If you (like me) like to use your phones until they die of old age, you might experience the unfortunate moment when the internal flash "ROM" has levelled the wear to 100% all over the chip and further writes result in unpredictable behavior.
Unfortunately, I experienced that moment somewhere in the woods while using OSM maps to navigate a good way back home. (Obviously, I also had paper-based backup, but for the story's sake...; and anyway the paper map was crap compared to OSM).

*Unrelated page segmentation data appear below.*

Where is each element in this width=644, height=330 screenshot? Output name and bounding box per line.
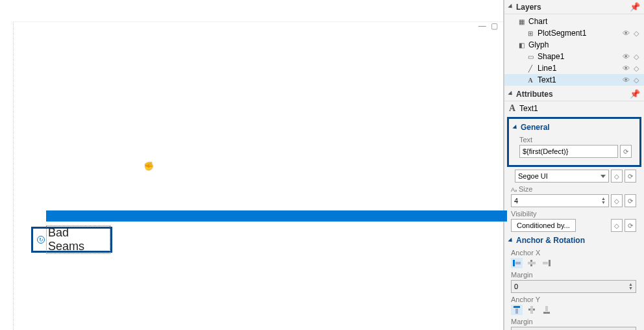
layer-text[interactable]: A Text1 👁◇ (504, 74, 644, 86)
canvas-workspace[interactable]: ✊ ↻ Bad Seams (13, 21, 503, 330)
size-input[interactable]: 4▲▼ (511, 194, 609, 207)
svg-rect-7 (515, 309, 518, 314)
layer-glyph[interactable]: ◧ Glyph (504, 39, 644, 51)
eye-icon[interactable]: 👁 (622, 64, 630, 72)
pin-icon[interactable]: 📌 (630, 89, 640, 99)
general-section-highlight: General Text ⟳ (507, 117, 641, 167)
attr-selected-heading: A Text1 (504, 101, 644, 116)
chart-icon: ▦ (517, 18, 525, 25)
layer-label: Line1 (538, 64, 556, 73)
font-select[interactable]: Segoe UI (515, 170, 609, 183)
anchor-y-bottom[interactable] (541, 305, 552, 315)
anchor-x-right[interactable] (541, 258, 552, 268)
anchory-label: Anchor Y (511, 296, 640, 303)
chevron-down-icon (508, 91, 514, 97)
svg-rect-4 (549, 260, 551, 266)
erase-icon[interactable]: ◇ (611, 219, 623, 232)
chevron-down-icon (508, 4, 514, 10)
grab-cursor-icon: ✊ (143, 161, 154, 171)
attr-selected-label: Text1 (519, 104, 538, 113)
bind-icon[interactable]: ⟳ (620, 145, 632, 158)
layers-tree: ▦ Chart ⊞ PlotSegment1 👁◇ ◧ Glyph ▭ Shap… (504, 14, 644, 87)
link-icon[interactable]: ⟳ (625, 194, 636, 207)
section-title: Anchor & Rotation (516, 236, 585, 245)
link-icon[interactable]: ⟳ (625, 170, 636, 183)
svg-rect-11 (545, 306, 548, 311)
layer-label: Text1 (538, 75, 556, 84)
erase-icon[interactable]: ◇ (632, 53, 640, 60)
text-element-selection[interactable]: ↻ Bad Seams (31, 227, 112, 253)
font-value: Segoe UI (518, 172, 548, 180)
section-title: General (521, 123, 550, 132)
plotsegment-icon: ⊞ (526, 29, 534, 37)
svg-rect-10 (543, 312, 550, 314)
eye-icon[interactable]: 👁 (622, 53, 630, 60)
general-section-header[interactable]: General (513, 121, 636, 133)
erase-icon[interactable]: ◇ (632, 29, 640, 37)
svg-rect-5 (543, 262, 548, 264)
svg-rect-9 (530, 306, 533, 314)
size-label: AₐSize (511, 185, 640, 193)
layers-panel-header[interactable]: Layers 📌 (504, 0, 644, 14)
erase-icon[interactable]: ◇ (632, 76, 640, 84)
glyph-icon: ◧ (517, 41, 525, 49)
anchor-section-header[interactable]: Anchor & Rotation (508, 235, 640, 246)
shape-icon: ▭ (526, 53, 534, 60)
marginy-input[interactable]: 3.5▲▼ (511, 327, 636, 330)
pin-icon[interactable]: 📌 (630, 2, 640, 12)
svg-rect-1 (515, 262, 521, 264)
layer-label: Shape1 (538, 52, 564, 61)
erase-icon[interactable]: ◇ (611, 170, 623, 183)
canvas-area[interactable]: — ▢ ✊ ↻ Bad Seams (0, 0, 504, 330)
text-value-input[interactable] (519, 145, 618, 158)
shape-bar[interactable] (46, 210, 507, 222)
layers-title: Layers (516, 3, 541, 12)
svg-rect-3 (528, 262, 536, 264)
layer-label: Glyph (528, 40, 549, 49)
svg-rect-6 (514, 306, 520, 308)
layer-chart[interactable]: ▦ Chart (504, 16, 644, 27)
anchor-y-middle[interactable] (526, 305, 538, 315)
layer-label: Chart (528, 17, 547, 26)
text-icon: A (508, 105, 516, 112)
line-icon: ╱ (526, 64, 534, 72)
erase-icon[interactable]: ◇ (632, 64, 640, 72)
anchor-x-left[interactable] (511, 258, 523, 268)
layer-plotsegment[interactable]: ⊞ PlotSegment1 👁◇ (504, 27, 644, 39)
side-panels: Layers 📌 ▦ Chart ⊞ PlotSegment1 👁◇ ◧ Gly… (504, 0, 644, 330)
anchor-y-top[interactable] (511, 305, 523, 315)
visibility-label: Visibility (511, 210, 640, 218)
chevron-down-icon (512, 124, 518, 130)
eye-icon[interactable]: 👁 (622, 76, 630, 84)
rotate-handle-icon[interactable]: ↻ (37, 236, 45, 244)
svg-rect-0 (513, 260, 515, 266)
attributes-title: Attributes (516, 90, 553, 99)
text-icon: A (526, 76, 534, 84)
attributes-body: A Text1 General Text ⟳ Segoe UI ◇ ⟳ AₐSi… (504, 101, 644, 330)
chevron-down-icon (508, 237, 514, 243)
attributes-panel-header[interactable]: Attributes 📌 (504, 87, 644, 101)
marginx-label: Margin (511, 271, 640, 279)
marginx-input[interactable]: 0▲▼ (511, 280, 636, 293)
layer-label: PlotSegment1 (538, 29, 586, 38)
anchor-x-center[interactable] (526, 258, 538, 268)
layer-line[interactable]: ╱ Line1 👁◇ (504, 62, 644, 74)
link-icon[interactable]: ⟳ (625, 219, 636, 232)
eye-icon[interactable]: 👁 (622, 29, 630, 37)
anchorx-label: Anchor X (511, 249, 640, 257)
layer-shape[interactable]: ▭ Shape1 👁◇ (504, 51, 644, 62)
erase-icon[interactable]: ◇ (611, 194, 623, 207)
text-field-label: Text (519, 136, 636, 144)
conditioned-by-button[interactable]: Conditioned by... (511, 219, 576, 232)
text-element-content[interactable]: Bad Seams (46, 225, 110, 254)
marginy-label: Margin (511, 318, 640, 325)
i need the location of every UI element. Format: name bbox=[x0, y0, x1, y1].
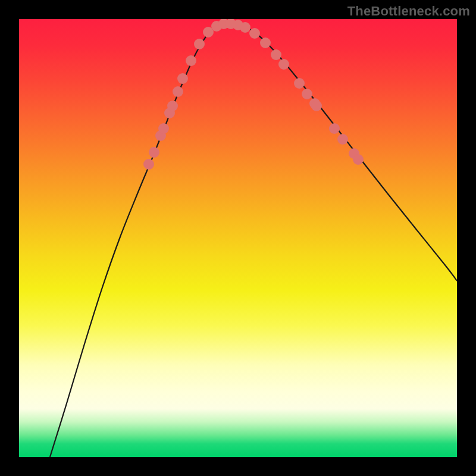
highlight-dot bbox=[271, 49, 281, 60]
highlight-dot bbox=[302, 89, 312, 99]
highlight-dot bbox=[158, 123, 169, 134]
highlight-dot bbox=[260, 37, 271, 48]
highlight-dot bbox=[249, 28, 260, 39]
chart-svg bbox=[19, 19, 457, 457]
highlight-dot bbox=[149, 147, 159, 158]
highlight-dot bbox=[240, 22, 250, 33]
highlight-dot bbox=[177, 73, 188, 84]
highlight-dot bbox=[329, 123, 340, 134]
highlight-dot bbox=[353, 154, 364, 165]
highlight-dots bbox=[143, 19, 364, 170]
chart-frame: TheBottleneck.com bbox=[0, 0, 476, 476]
highlight-dot bbox=[167, 101, 178, 111]
watermark-text: TheBottleneck.com bbox=[347, 4, 470, 19]
plot-area bbox=[19, 19, 457, 457]
highlight-dot bbox=[278, 59, 289, 70]
highlight-dot bbox=[311, 101, 322, 111]
highlight-dot bbox=[337, 134, 348, 145]
bottleneck-curve bbox=[50, 23, 457, 457]
highlight-dot bbox=[143, 159, 154, 170]
highlight-dot bbox=[186, 55, 196, 66]
highlight-dot bbox=[173, 86, 183, 97]
highlight-dot bbox=[194, 39, 205, 49]
highlight-dot bbox=[294, 78, 305, 89]
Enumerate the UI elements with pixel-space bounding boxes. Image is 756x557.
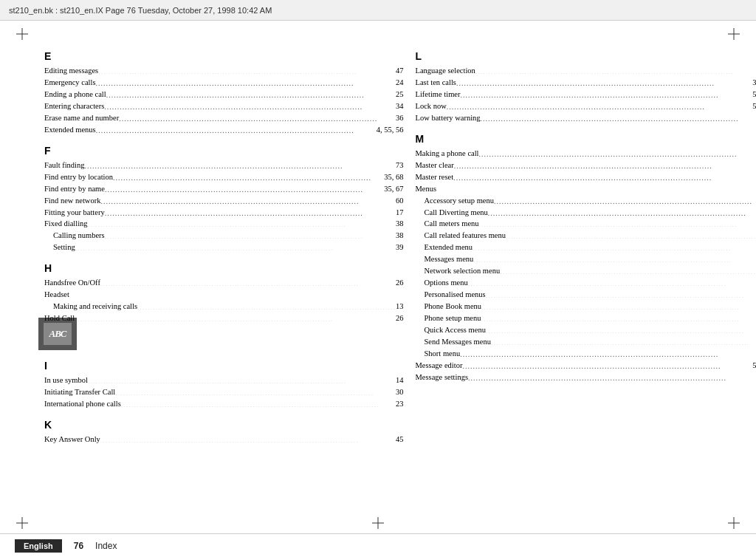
entry-setting: Setting 39 (44, 242, 404, 253)
entry-entering-characters: Entering characters 34 (44, 100, 404, 112)
column-2: L Language selection 56 Last ten calls 3… (410, 50, 756, 519)
section-H: H (44, 262, 404, 274)
section-F: F (44, 145, 404, 157)
entry-extended-menu: Extended menu 4 (416, 242, 756, 253)
section-K: K (44, 419, 404, 431)
column-1: E Editing messages 47 Emergency calls 24… (44, 50, 410, 519)
entry-personalised-menus: Personalised menus 4 (416, 289, 756, 301)
entry-short-menu: Short menu 4 (416, 348, 756, 360)
section-E: E (44, 50, 404, 62)
entry-phone-book-menu: Phone Book menu 32 (416, 301, 756, 312)
entry-call-related: Call related features menu 40 (416, 230, 756, 242)
entry-call-diverting: Call Diverting menu 41 (416, 207, 756, 219)
header-bar: st210_en.bk : st210_en.IX Page 76 Tuesda… (0, 0, 756, 21)
entry-handsfree: Handsfree On/Off 26 (44, 277, 404, 289)
entry-call-meters: Call meters menu 61 (416, 218, 756, 230)
footer: English 76 Index (0, 533, 756, 557)
entry-last-ten-calls: Last ten calls 37, 69 (416, 77, 756, 89)
entry-network-selection-sub: Network selection menu 58 (416, 265, 756, 277)
entry-in-use-symbol: In use symbol 14 (44, 375, 404, 386)
entry-erase-name: Erase name and number 36 (44, 112, 404, 124)
main-content: E Editing messages 47 Emergency calls 24… (0, 21, 756, 533)
entry-international-calls: International phone calls 23 (44, 398, 404, 410)
entry-menus: Menus (416, 183, 756, 195)
entry-find-new-network: Find new network 60 (44, 195, 404, 207)
entry-fixed-dialling: Fixed dialling 38 (44, 218, 404, 230)
entry-headset: Headset (44, 289, 404, 301)
entry-quick-access: Quick Access menu 67 (416, 324, 756, 336)
entry-message-settings: Message settings 50 (416, 372, 756, 383)
entry-initiating-transfer: Initiating Transfer Call 30 (44, 386, 404, 398)
entry-extended-menus: Extended menus 4, 55, 56 (44, 124, 404, 136)
entry-fault-finding: Fault finding 73 (44, 160, 404, 171)
entry-key-answer: Key Answer Only 45 (44, 434, 404, 445)
entry-making-phone-call: Making a phone call 22 (416, 148, 756, 160)
entry-master-reset: Master reset 56 (416, 171, 756, 183)
section-L: L (416, 50, 756, 62)
entry-options-menu-sub: Options menu 31 (416, 277, 756, 289)
entry-fitting-battery: Fitting your battery 17 (44, 207, 404, 219)
entry-calling-numbers: Calling numbers 38 (44, 230, 404, 242)
footer-language: English (15, 539, 62, 553)
entry-editing-messages: Editing messages 47 (44, 65, 404, 77)
section-I: I (44, 360, 404, 372)
section-M: M (416, 133, 756, 145)
entry-lifetime-timer: Lifetime timer 53, 68 (416, 89, 756, 100)
entry-phone-setup-menu: Phone setup menu 52 (416, 312, 756, 324)
entry-find-by-name: Find entry by name 35, 67 (44, 183, 404, 195)
entry-accessory-setup: Accessory setup menu 64 (416, 195, 756, 207)
entry-making-receiving: Making and receiving calls 13 (44, 301, 404, 312)
entry-messages-menu-sub: Messages menu 46 (416, 253, 756, 265)
entry-language-selection: Language selection 56 (416, 65, 756, 77)
header-text: st210_en.bk : st210_en.IX Page 76 Tuesda… (9, 6, 272, 15)
entry-ending-phone-call: Ending a phone call 25 (44, 89, 404, 100)
entry-lock-now: Lock now 53, 68 (416, 100, 756, 112)
entry-message-editor: Message editor 50, 69 (416, 360, 756, 372)
footer-page-number: 76 (74, 541, 83, 551)
footer-section: Index (95, 541, 117, 551)
entry-find-by-location: Find entry by location 35, 68 (44, 171, 404, 183)
entry-low-battery: Low battery warning 16 (416, 112, 756, 124)
entry-send-messages: Send Messages menu 49 (416, 336, 756, 348)
entry-hold-call: Hold Call 26 (44, 312, 404, 324)
entry-master-clear: Master clear 57 (416, 160, 756, 171)
entry-emergency-calls: Emergency calls 24 (44, 77, 404, 89)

Some thinking leads to the obvious conclusion that the phone does in fact have another flash chip in there... So, termux:
bash$ su w5:/ dd if=/dev/block/mmcblk0p34 of=/mnt/media_rw/903F-1713/data.img bs=4k w5:/ mount -o loop /mnt/media_rw/903F-1713/data.img /data
... and some application restarts later, everything relevant has obtained shiny new file descriptors on the looped-back device. Android userland has since declared the SD-card "corrupt" (so maybe it's not only the onboard flash which is a bit wonky), but so far (3 days) it's still holding together.
In case some of the writes have only managed to zero the pages (but no new data was written), it can apparently happen that some modem state gets corrupted. In any case, I also needed
w5:/ mkfs.ext2 /dev/block/platform/msm_sdcc.1/by-name/modemst1 w5:/ mkfs.ext2 /dev/block/platform/msm_sdcc.1/by-name/modemst2
to get the mobile phone network back.